> [Activity]:
Starting with the line that holds "nghĩ đến bàn", copy out each remaining line of the listing below, up to and including the last one, and include nothing else.

> [Data provided]:

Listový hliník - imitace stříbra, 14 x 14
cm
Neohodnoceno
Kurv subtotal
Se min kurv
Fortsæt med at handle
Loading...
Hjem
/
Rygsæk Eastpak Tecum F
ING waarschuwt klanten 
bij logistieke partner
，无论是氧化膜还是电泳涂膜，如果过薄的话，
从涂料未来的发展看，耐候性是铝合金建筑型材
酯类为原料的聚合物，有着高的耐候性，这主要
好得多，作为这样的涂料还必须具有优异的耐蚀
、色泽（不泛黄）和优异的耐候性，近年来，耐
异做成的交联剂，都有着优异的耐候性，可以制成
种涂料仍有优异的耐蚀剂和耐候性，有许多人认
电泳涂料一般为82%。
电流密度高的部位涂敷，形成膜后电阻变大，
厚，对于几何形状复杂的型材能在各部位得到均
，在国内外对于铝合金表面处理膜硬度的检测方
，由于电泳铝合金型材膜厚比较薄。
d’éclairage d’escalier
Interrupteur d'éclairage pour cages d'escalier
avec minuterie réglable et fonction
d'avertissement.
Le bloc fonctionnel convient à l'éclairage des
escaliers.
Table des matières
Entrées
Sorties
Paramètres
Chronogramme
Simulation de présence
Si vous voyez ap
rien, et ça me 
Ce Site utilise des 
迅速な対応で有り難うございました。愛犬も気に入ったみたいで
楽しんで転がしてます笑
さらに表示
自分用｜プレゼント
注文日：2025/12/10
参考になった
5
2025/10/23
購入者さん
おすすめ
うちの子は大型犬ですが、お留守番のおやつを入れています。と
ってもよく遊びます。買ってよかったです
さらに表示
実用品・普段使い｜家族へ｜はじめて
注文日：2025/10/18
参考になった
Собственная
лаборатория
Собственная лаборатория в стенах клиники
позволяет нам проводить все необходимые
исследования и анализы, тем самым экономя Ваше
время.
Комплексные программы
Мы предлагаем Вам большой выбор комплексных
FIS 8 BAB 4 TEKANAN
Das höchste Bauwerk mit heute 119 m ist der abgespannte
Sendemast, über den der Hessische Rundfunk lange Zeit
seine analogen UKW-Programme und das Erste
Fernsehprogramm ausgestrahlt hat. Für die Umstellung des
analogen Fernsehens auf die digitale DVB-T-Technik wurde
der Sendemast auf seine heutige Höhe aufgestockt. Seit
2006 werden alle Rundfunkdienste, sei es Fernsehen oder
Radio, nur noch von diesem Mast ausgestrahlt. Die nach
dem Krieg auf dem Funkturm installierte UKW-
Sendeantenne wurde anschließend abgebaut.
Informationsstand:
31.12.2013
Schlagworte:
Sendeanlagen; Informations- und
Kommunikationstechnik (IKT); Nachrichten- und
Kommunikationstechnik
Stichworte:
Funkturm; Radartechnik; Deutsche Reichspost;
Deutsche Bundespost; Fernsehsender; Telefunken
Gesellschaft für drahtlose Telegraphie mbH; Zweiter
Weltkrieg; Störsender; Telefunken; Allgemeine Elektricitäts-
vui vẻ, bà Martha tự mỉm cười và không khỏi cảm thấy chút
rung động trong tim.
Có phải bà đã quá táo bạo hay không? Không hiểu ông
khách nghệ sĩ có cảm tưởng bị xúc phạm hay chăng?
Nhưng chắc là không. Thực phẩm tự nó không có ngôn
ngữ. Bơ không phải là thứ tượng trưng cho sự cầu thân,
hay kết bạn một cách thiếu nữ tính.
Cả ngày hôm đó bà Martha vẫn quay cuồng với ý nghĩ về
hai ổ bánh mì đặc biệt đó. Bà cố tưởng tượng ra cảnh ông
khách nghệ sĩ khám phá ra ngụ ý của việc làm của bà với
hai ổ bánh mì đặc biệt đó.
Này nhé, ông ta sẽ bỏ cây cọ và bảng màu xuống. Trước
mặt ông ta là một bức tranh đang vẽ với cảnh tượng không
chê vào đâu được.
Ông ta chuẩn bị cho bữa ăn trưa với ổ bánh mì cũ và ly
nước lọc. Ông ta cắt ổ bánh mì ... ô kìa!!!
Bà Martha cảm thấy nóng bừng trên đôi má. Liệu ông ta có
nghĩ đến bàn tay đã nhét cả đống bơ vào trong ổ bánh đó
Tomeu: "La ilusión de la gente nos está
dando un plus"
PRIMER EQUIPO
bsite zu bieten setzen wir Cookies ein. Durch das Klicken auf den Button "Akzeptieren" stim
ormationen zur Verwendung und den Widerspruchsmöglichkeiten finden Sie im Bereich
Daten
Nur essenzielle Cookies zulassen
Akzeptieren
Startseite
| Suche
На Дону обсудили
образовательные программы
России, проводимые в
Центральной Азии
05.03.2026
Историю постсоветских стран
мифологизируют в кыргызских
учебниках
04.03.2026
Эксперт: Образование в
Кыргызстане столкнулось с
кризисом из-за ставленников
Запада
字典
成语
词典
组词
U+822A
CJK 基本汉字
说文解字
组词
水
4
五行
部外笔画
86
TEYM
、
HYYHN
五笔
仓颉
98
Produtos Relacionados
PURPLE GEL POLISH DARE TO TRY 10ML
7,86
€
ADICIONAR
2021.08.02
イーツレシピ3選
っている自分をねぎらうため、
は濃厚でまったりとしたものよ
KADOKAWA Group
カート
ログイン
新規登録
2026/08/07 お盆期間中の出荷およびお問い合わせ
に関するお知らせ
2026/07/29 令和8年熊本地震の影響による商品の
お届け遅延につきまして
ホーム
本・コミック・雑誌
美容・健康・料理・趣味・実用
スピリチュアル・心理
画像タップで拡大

> [Reply to the task]:
nghĩ đến bàn tay đã nhét cả đống bơ vào trong ổ bánh đó
Tomeu: "La ilusión de la gente nos está
dando un plus"
PRIMER EQUIPO
bsite zu bieten setzen wir Cookies ein. Durch das Klicken auf den Button "Akzeptieren" stim
ormationen zur Verwendung und den Widerspruchsmöglichkeiten finden Sie im Bereich
Daten
Nur essenzielle Cookies zulassen
Akzeptieren
Startseite
| Suche
На Дону обсудили
образовательные программы
России, проводимые в
Центральной Азии
05.03.2026
Историю постсоветских стран
мифологизируют в кыргызских
учебниках
04.03.2026
Эксперт: Образование в
Кыргызстане столкнулось с
кризисом из-за ставленников
Запада
字典
成语
词典
组词
U+822A
CJK 基本汉字
说文解字
组词
水
4
五行
部外笔画
86
TEYM
、
HYYHN
五笔
仓颉
98
Produtos Relacionados
PURPLE GEL POLISH DARE TO TRY 10ML
7,86
€
ADICIONAR
2021.08.02
イーツレシピ3選
っている自分をねぎらうため、
は濃厚でまったりとしたものよ
KADOKAWA Group
カート
ログイン
新規登録
2026/08/07 お盆期間中の出荷およびお問い合わせ
に関するお知らせ
2026/07/29 令和8年熊本地震の影響による商品の
お届け遅延につきまして
ホーム
本・コミック・雑誌
美容・健康・料理・趣味・実用
スピリチュアル・心理
画像タップで拡大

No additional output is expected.